For the data below, tally how many lines contain "than" and answer only with that tally.

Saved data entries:

= = = = = = =

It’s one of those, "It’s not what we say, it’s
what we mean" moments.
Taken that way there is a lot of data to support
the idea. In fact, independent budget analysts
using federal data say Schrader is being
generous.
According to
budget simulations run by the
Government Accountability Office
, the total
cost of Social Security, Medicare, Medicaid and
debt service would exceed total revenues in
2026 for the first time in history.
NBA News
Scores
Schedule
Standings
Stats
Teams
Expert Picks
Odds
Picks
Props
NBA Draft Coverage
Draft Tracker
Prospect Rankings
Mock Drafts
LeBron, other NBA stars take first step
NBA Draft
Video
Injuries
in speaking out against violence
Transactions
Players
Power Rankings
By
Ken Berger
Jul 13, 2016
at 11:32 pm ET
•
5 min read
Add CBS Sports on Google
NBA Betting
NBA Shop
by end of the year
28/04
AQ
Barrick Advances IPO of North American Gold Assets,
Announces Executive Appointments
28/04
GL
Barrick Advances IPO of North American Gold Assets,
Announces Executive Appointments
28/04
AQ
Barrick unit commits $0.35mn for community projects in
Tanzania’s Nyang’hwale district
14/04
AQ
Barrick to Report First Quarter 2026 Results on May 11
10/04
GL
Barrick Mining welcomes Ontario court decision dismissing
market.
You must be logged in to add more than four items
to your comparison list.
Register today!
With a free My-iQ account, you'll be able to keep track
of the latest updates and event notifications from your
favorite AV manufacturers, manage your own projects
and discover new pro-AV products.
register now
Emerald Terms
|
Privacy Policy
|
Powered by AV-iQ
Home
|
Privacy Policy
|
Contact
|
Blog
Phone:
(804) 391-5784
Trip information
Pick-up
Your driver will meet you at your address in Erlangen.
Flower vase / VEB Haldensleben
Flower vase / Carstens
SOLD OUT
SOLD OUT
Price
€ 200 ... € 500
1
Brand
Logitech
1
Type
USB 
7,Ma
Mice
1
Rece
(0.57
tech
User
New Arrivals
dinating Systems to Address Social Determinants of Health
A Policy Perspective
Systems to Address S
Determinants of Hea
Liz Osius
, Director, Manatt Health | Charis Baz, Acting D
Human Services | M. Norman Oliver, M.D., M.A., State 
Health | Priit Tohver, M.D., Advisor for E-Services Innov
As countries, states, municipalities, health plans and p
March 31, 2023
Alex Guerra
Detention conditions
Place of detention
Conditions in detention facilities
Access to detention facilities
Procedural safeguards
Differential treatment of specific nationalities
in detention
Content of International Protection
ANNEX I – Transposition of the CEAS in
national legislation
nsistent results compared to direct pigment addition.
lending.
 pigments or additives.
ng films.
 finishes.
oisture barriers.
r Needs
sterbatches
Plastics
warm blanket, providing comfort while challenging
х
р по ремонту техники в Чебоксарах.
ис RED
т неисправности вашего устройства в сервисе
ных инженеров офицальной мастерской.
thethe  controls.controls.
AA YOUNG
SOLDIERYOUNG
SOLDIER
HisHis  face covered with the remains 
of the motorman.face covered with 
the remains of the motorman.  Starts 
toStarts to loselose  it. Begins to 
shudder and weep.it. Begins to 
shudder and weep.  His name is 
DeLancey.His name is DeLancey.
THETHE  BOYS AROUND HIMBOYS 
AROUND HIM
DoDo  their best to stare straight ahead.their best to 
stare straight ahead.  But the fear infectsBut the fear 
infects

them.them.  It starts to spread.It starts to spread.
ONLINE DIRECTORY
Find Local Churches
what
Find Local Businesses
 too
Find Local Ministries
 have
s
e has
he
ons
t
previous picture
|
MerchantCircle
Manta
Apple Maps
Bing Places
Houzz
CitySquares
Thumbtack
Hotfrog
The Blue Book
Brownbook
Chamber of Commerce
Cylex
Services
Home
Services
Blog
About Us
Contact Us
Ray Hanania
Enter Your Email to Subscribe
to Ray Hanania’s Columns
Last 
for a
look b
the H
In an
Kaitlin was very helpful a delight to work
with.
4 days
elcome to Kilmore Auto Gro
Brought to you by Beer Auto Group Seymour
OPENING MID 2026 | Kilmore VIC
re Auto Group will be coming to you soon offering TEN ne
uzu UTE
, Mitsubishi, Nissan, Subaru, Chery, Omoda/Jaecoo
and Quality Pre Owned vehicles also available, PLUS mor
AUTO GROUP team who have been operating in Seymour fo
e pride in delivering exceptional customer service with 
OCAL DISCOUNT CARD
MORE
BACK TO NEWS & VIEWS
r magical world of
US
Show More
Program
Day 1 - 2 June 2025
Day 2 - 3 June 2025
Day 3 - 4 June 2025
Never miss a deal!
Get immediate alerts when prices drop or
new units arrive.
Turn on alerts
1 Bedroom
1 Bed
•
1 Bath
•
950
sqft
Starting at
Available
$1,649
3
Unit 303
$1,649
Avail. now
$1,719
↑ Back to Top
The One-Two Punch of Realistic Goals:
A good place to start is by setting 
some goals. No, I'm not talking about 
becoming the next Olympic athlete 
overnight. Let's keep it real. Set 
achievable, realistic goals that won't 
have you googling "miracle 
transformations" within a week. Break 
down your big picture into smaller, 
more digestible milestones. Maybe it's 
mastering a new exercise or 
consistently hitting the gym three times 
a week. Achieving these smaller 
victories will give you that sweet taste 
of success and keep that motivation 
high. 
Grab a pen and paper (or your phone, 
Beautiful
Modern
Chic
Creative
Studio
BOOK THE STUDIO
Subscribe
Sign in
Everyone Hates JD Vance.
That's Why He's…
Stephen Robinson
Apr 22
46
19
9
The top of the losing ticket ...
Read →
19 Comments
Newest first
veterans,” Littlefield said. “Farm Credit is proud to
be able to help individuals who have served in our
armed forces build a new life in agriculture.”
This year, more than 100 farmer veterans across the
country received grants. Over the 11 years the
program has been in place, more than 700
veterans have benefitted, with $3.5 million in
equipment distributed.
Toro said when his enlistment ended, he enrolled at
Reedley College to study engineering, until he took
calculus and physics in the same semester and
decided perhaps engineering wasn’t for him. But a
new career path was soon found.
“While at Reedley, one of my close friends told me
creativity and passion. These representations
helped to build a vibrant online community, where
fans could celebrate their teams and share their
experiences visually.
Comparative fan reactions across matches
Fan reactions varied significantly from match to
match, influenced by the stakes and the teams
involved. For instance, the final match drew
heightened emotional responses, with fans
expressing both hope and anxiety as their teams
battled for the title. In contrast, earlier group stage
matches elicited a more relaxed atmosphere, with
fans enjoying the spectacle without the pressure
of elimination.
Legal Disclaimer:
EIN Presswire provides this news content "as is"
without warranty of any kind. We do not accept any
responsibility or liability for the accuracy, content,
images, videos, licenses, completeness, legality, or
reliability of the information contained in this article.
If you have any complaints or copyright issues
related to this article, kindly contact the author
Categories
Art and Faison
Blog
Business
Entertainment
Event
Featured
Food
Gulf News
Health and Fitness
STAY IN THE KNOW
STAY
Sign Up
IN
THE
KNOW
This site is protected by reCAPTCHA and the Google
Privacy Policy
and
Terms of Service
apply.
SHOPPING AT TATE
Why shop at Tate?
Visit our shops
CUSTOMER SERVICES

= = = = = = =

(The completed task) 3